▶ _Task brief_
Every line containing the string "cidade" is to be copied from the records.

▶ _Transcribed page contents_
-*-

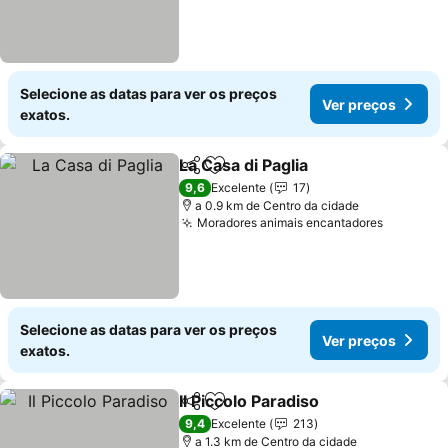
Selecione as datas para ver os preços
Ver preços
exatos.
La Casa di Paglia
Partilhar
Adicionar aos favoritos
9,6
Excelente
17
a 0.9 km de Centro da cidade
Moradores animais encantadores
Selecione as datas para ver os preços
Ver preços
exatos.
Il Piccolo Paradiso
Partilhar
Adicionar aos favoritos
9,4
Excelente
213
a 1.3 km de Centro da cidade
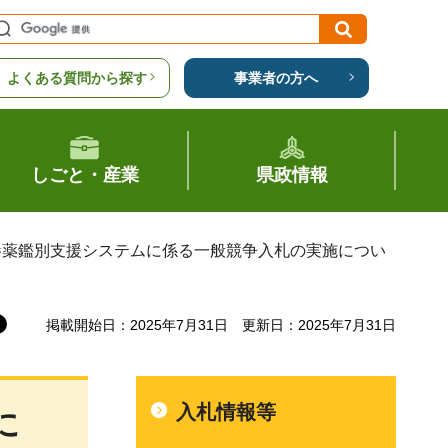
よくある質問から探す
事業者の方へ
しごと・産業
県政情報
参薬鑑別支援システムに係る一般競争入札の実施につい
掲載開始日：2025年7月31日
更新日：2025年7月31日
入札情報等
に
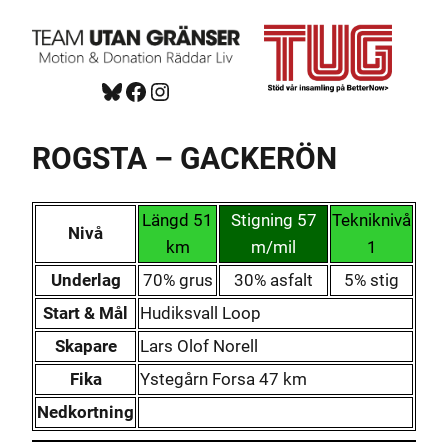
Hoppa
till
innehåll
Bluesky
Facebook
https://www.instagram.com/tug_ck/
ROGSTA – GACKERÖN
Längd 51
Stigning 57
Tekniknivå
Nivå
km
m/mil
1
Underlag
70% grus
30% asfalt
5% stig
Start & Mål
Hudiksvall Loop
Skapare
Lars Olof Norell
Fika
Ystegårn Forsa 47 km
Nedkortning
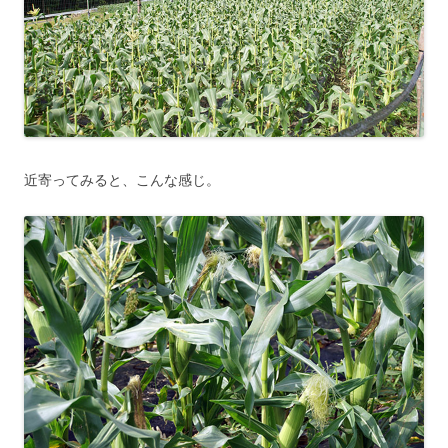
近寄ってみると、こんな感じ。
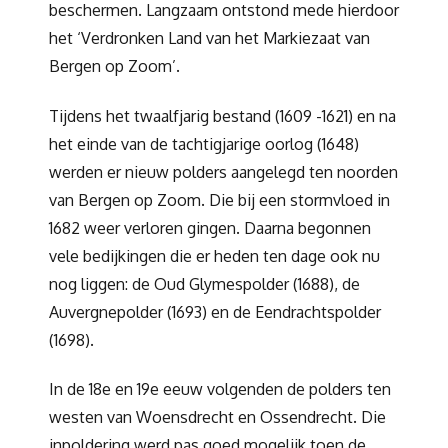
beschermen. Langzaam ontstond mede hierdoor
het ‘Verdronken Land van het Markiezaat van
Bergen op Zoom’.
Tijdens het twaalfjarig bestand (1609 -1621) en na
het einde van de tachtigjarige oorlog (1648)
werden er nieuw polders aangelegd ten noorden
van Bergen op Zoom. Die bij een stormvloed in
1682 weer verloren gingen. Daarna begonnen
vele bedijkingen die er heden ten dage ook nu
nog liggen: de Oud Glymespolder (1688), de
Auvergnepolder (1693) en de Eendrachtspolder
(1698).
In de 18e en 19e eeuw volgenden de polders ten
westen van Woensdrecht en Ossendrecht. Die
inpoldering werd pas goed mogelijk toen de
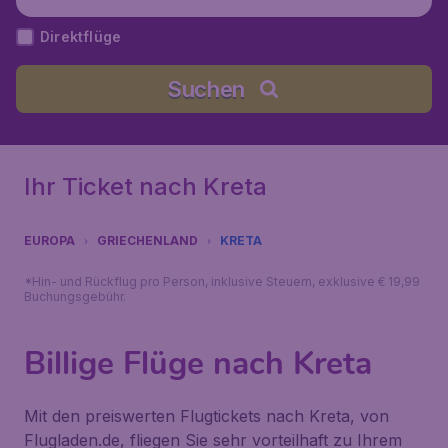
Direktflüge
Suchen
Ihr Ticket nach Kreta
EUROPA
GRIECHENLAND
KRETA
*Hin- und Rückflug pro Person, inklusive Steuern, exklusive € 19,99
Buchungsgebühr.
Billige Flüge nach Kreta
Mit den preiswerten Flugtickets nach Kreta, von
Flugladen.de, fliegen Sie sehr vorteilhaft zu Ihrem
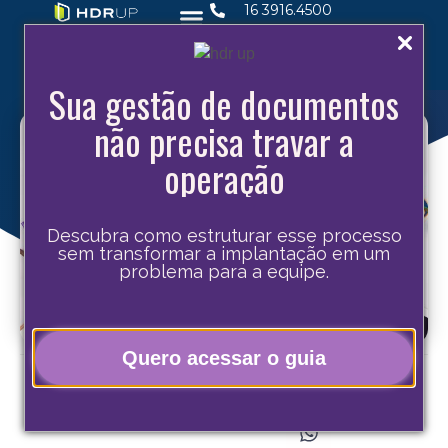
16 3916.4500
Sua gestão de documentos
não precisa travar a
operação
Descubra como estruturar esse processo
sem transformar a implantação em um
problema para a equipe.
Quero acessar o guia
Compartilhe este post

-*-

▶ _Completed exercise_
a 0.9 km de Centro da cidade
a 1.3 km de Centro da cidade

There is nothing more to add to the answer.